All the Fed has to do this time is raise unemployment by about half a percentage point from today’s low 3.6% rate, says Mr. Prakken of IHS Markit. That would do very little damage to the economy and achieve what economists call a “soft landing,” he adds. “But here’s the rub. Even if it only will take an increase in the unemployment rate back up to 4.1% to quell inflation, the historical experience since World War II is that the unemployment rate has never risen by just that amount without actually rising a lot more than that and slipping into recession.”

There’s plenty of skepticism the Fed can engineer a soft landing. In a new study, Mr. Leamer found that the best predictor of recession is the yield curve – the difference between short-term and long-term interest rates. When the Fed boosts short-term rates and banks won’t offer investors a higher rate for holding their money for longer periods of time, it’s a sign that lenders are skittish about the future. He says it’s not clear the Fed is overly worried about such curve “flattening.”  
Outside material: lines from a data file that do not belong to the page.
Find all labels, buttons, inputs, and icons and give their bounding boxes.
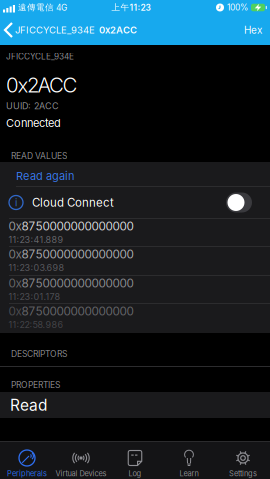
- staticText: 0x: [8, 247, 22, 261]
- staticText: Virtual Devices: [56, 469, 106, 478]
- staticText: 0x2ACC: [99, 24, 137, 36]
- staticText: 8750000000000000: [22, 247, 134, 261]
- button[interactable]: Log: [108, 442, 162, 479]
- staticText: 11:23:41.889: [8, 234, 64, 245]
- staticText: Hex: [244, 24, 262, 36]
- button[interactable]: JFICCYCLE_934E: [0, 23, 95, 37]
- staticText: 上午11:23: [112, 2, 150, 13]
- staticText: i: [15, 196, 17, 209]
- staticText: 0x: [8, 304, 22, 318]
- button[interactable]: Peripherals: [0, 442, 54, 479]
- staticText: JFICCYCLE_934E: [15, 24, 95, 36]
- staticText: Cloud Connect: [32, 196, 114, 209]
- button[interactable]: Hex: [244, 24, 270, 36]
- staticText: Settings: [229, 469, 257, 478]
- staticText: 8750000000000000: [22, 219, 134, 233]
- staticText: 遠傳電信 4G: [18, 2, 67, 13]
- staticText: Read again: [16, 169, 74, 183]
- staticText: 0x: [8, 276, 22, 290]
- staticText: 0x: [8, 219, 22, 233]
- staticText: 11:23:01.178: [8, 291, 60, 302]
- button[interactable]: Cloud Connect: [226, 192, 252, 212]
- staticText: 8750000000000000: [22, 276, 134, 290]
- staticText: 11:23:03.698: [8, 262, 64, 273]
- button[interactable]: Virtual Devices: [54, 442, 108, 479]
- staticText: UUID: 2ACC: [6, 101, 59, 112]
- staticText: PROPERTIES: [11, 380, 60, 390]
- staticText: Learn: [180, 469, 198, 478]
- button[interactable]: Read again: [0, 162, 270, 187]
- staticText: JFICCYCLE_934E: [6, 52, 74, 62]
- staticText: Log: [128, 469, 142, 478]
- staticText: Read: [10, 396, 47, 414]
- button[interactable]: Learn: [162, 442, 216, 479]
- staticText: Peripherals: [7, 469, 47, 478]
- staticText: 0x2ACC: [6, 73, 78, 97]
- staticText: Connected: [6, 116, 61, 130]
- staticText: DESCRIPTORS: [11, 349, 67, 359]
- staticText: READ VALUES: [11, 151, 67, 161]
- staticText: 11:22:58.986: [8, 319, 64, 330]
- staticText: 100%: [227, 2, 248, 13]
- staticText: 8750000000000000: [22, 304, 134, 318]
- button[interactable]: Settings: [216, 442, 270, 479]
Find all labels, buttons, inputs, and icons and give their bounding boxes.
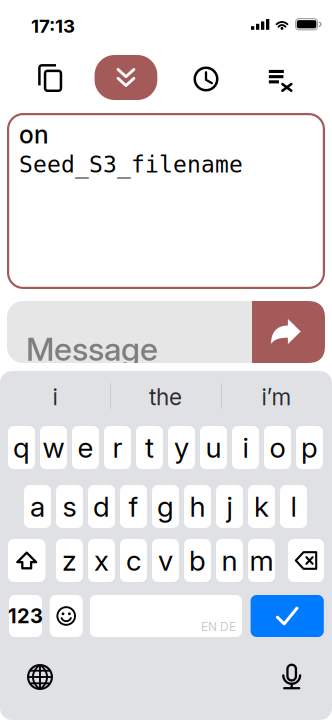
button[interactable]: Space	[90, 595, 242, 637]
staticText: w	[42, 431, 64, 464]
button[interactable]: m	[248, 539, 275, 582]
staticText: on	[19, 120, 49, 149]
staticText: 17:13	[31, 15, 75, 37]
staticText: i	[52, 383, 58, 411]
button[interactable]: i	[232, 426, 259, 469]
staticText: i’m	[262, 383, 292, 411]
button[interactable]: Delete	[288, 539, 324, 582]
button[interactable]: u	[200, 426, 227, 469]
button[interactable]: q	[8, 426, 35, 469]
staticText: f	[128, 490, 138, 524]
button[interactable]: j	[216, 485, 243, 528]
button[interactable]: x	[88, 539, 115, 582]
button[interactable]: Send	[252, 301, 325, 363]
staticText: m	[250, 544, 274, 578]
staticText: p	[301, 431, 318, 464]
staticText: z	[62, 544, 77, 578]
button[interactable]: i	[0, 371, 110, 423]
staticText: the	[149, 383, 182, 411]
button[interactable]: a	[24, 485, 51, 528]
staticText: g	[157, 490, 174, 524]
button[interactable]: k	[248, 485, 275, 528]
staticText: t	[145, 431, 154, 464]
button[interactable]: o	[264, 426, 291, 469]
staticText: q	[13, 431, 30, 464]
button[interactable]: Return	[251, 595, 324, 637]
staticText: 123	[8, 604, 43, 628]
staticText: e	[78, 431, 94, 464]
staticText: Message	[26, 330, 158, 368]
staticText: a	[30, 490, 45, 524]
button[interactable]: r	[104, 426, 131, 469]
staticText: x	[94, 544, 109, 578]
button[interactable]: Message	[7, 301, 297, 363]
button[interactable]: Emoji	[50, 595, 83, 637]
button[interactable]: t	[136, 426, 163, 469]
button[interactable]: p	[296, 426, 323, 469]
button[interactable]: Clear text	[269, 70, 293, 91]
button[interactable]: y	[168, 426, 195, 469]
button[interactable]: c	[120, 539, 147, 582]
button[interactable]: Duplicate	[38, 64, 62, 92]
button[interactable]: l	[280, 485, 307, 528]
button[interactable]: History	[194, 66, 218, 92]
button[interactable]: g	[152, 485, 179, 528]
button[interactable]: i’m	[221, 371, 332, 423]
staticText: l	[290, 490, 296, 524]
button[interactable]: h	[184, 485, 211, 528]
staticText: b	[189, 544, 206, 578]
button[interactable]: n	[216, 539, 243, 582]
staticText: j	[226, 490, 232, 524]
button[interactable]: z	[56, 539, 83, 582]
button[interactable]: 123	[6, 595, 46, 637]
button[interactable]: d	[88, 485, 115, 528]
staticText: c	[126, 544, 141, 578]
button[interactable]: the	[110, 371, 221, 423]
staticText: v	[158, 544, 173, 578]
button[interactable]: b	[184, 539, 211, 582]
staticText: k	[254, 490, 269, 524]
staticText: i	[242, 431, 248, 464]
staticText: r	[112, 431, 122, 464]
button[interactable]: Next keyboard	[27, 664, 53, 690]
staticText: y	[174, 431, 189, 464]
staticText: EN DE	[201, 620, 236, 634]
button[interactable]: e	[72, 426, 99, 469]
staticText: h	[190, 490, 206, 524]
staticText: s	[62, 490, 76, 524]
button[interactable]: w	[40, 426, 67, 469]
staticText: o	[270, 431, 286, 464]
button[interactable]: Collapse	[95, 55, 157, 100]
button[interactable]: Shift	[8, 539, 45, 582]
staticText: Seed_S3_filename	[19, 151, 243, 178]
button[interactable]: v	[152, 539, 179, 582]
staticText: d	[93, 490, 110, 524]
staticText: u	[206, 431, 222, 464]
staticText: n	[222, 544, 238, 578]
button[interactable]: f	[120, 485, 147, 528]
button[interactable]: Dictate	[280, 663, 303, 689]
button[interactable]: s	[56, 485, 83, 528]
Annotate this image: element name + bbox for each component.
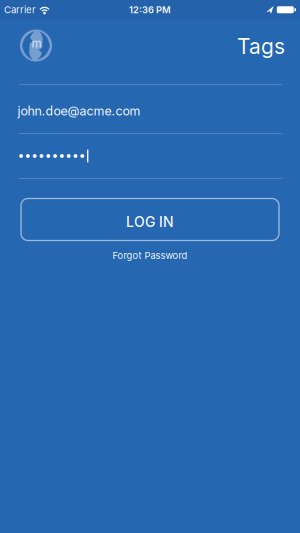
staticText: Tags — [237, 34, 285, 59]
staticText: LOG IN — [126, 214, 174, 230]
staticText: john.doe@acme.com — [18, 104, 140, 118]
button[interactable]: Forgot Password — [112, 250, 188, 261]
staticText: Carrier — [4, 4, 36, 16]
staticText: 12:36 PM — [129, 4, 171, 15]
button[interactable]: Password — [0, 134, 300, 178]
staticText: Forgot Password — [112, 250, 188, 261]
button[interactable]: Email — [0, 85, 300, 133]
staticText: m — [31, 37, 41, 50]
button[interactable]: LOG IN — [21, 198, 279, 240]
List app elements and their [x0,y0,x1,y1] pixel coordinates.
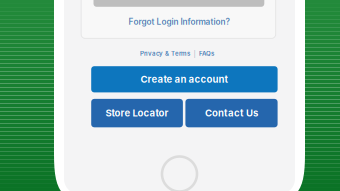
staticText: Privacy & Terms [140,50,190,57]
button[interactable]: Forgot Login Information? [94,12,264,32]
staticText: FAQs [199,50,214,57]
staticText: Create an account [140,74,228,85]
staticText: | [194,50,196,58]
staticText: Contact Us [205,107,258,119]
button[interactable]: Create an account [91,66,278,92]
button[interactable]: FAQs [199,48,214,59]
button[interactable]: Store Locator [91,99,183,127]
staticText: Forgot Login Information? [128,17,229,27]
button[interactable]: Privacy & Terms [140,48,190,59]
staticText: Store Locator [106,107,169,119]
button[interactable]: Contact Us [185,99,278,127]
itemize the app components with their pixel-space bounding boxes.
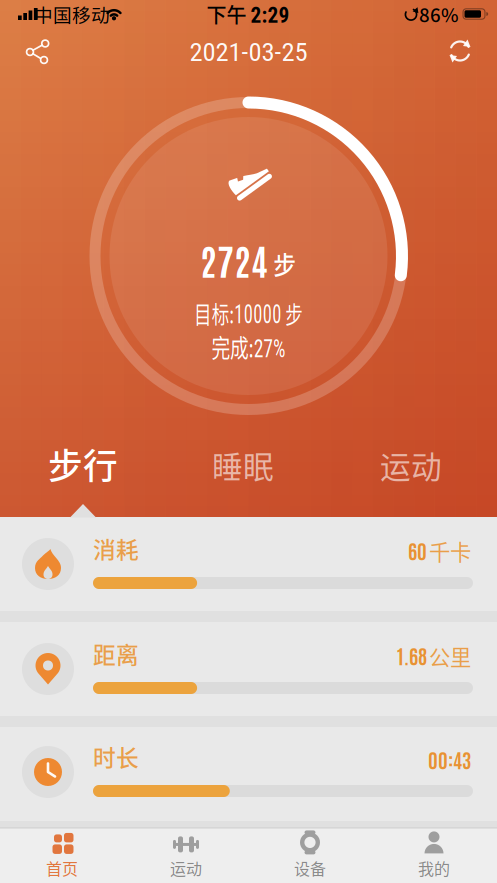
staticText: 步 xyxy=(272,245,297,282)
staticText: 27% xyxy=(256,333,298,364)
button[interactable]: 时长 xyxy=(0,725,497,819)
staticText: 公里 xyxy=(429,641,471,672)
staticText: 设备 xyxy=(294,856,326,880)
button[interactable]: 睡眠 xyxy=(188,443,298,487)
staticText: 目标: xyxy=(174,296,229,330)
button[interactable]: 运动 xyxy=(356,443,466,487)
staticText: 时长 xyxy=(93,740,139,773)
staticText: 我的 xyxy=(418,856,450,880)
button[interactable]: 步行 xyxy=(28,442,138,486)
staticText: 2021-03-25 xyxy=(190,36,308,68)
staticText: 完成: xyxy=(198,328,256,365)
staticText: 睡眠 xyxy=(212,443,274,487)
staticText: 1.68 xyxy=(397,642,427,668)
staticText: 2:29 xyxy=(250,3,290,28)
staticText: 消耗 xyxy=(93,532,139,565)
button[interactable]: 设备 xyxy=(255,829,365,881)
staticText: 运动 xyxy=(380,443,442,487)
staticText: 步 xyxy=(294,296,323,330)
button[interactable]: Refresh xyxy=(443,34,477,68)
staticText: 60 xyxy=(408,537,427,563)
button[interactable]: 我的 xyxy=(379,829,489,881)
staticText: 步行 xyxy=(48,439,118,489)
staticText: 下午 xyxy=(206,0,246,28)
staticText: 千卡 xyxy=(429,536,471,566)
button[interactable]: 运动 xyxy=(131,829,241,881)
staticText: 中国移动 xyxy=(34,0,110,28)
staticText: 86% xyxy=(419,0,459,28)
staticText: 10000 xyxy=(229,300,294,329)
staticText: 00:43 xyxy=(428,746,471,772)
button[interactable]: 距离 xyxy=(0,622,497,716)
button[interactable]: 首页 xyxy=(7,829,117,881)
button[interactable]: Share xyxy=(19,34,55,70)
staticText: 运动 xyxy=(170,856,202,880)
staticText: 距离 xyxy=(93,637,139,670)
staticText: 2724 xyxy=(200,236,268,283)
staticText: 首页 xyxy=(46,856,78,880)
button[interactable]: 消耗 xyxy=(0,517,497,611)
Slightly more than half of consumers believe the U.S. is already in a recession, according to a NielsenIQ report last month. In a new Kabbage survey released this month, more than 4 in 5 small businesses worried about a potential U.S. economic recession.

At the same time, 80% of the firms said they were confident they could withstand it. Their top reason for optimism? The pandemic. “It helped them find a greater sense of resilience and preparedness to be successful in the future despite economic turbulence,” writes Brett Sussman, Kabbage’s chief marketing officer, in an email.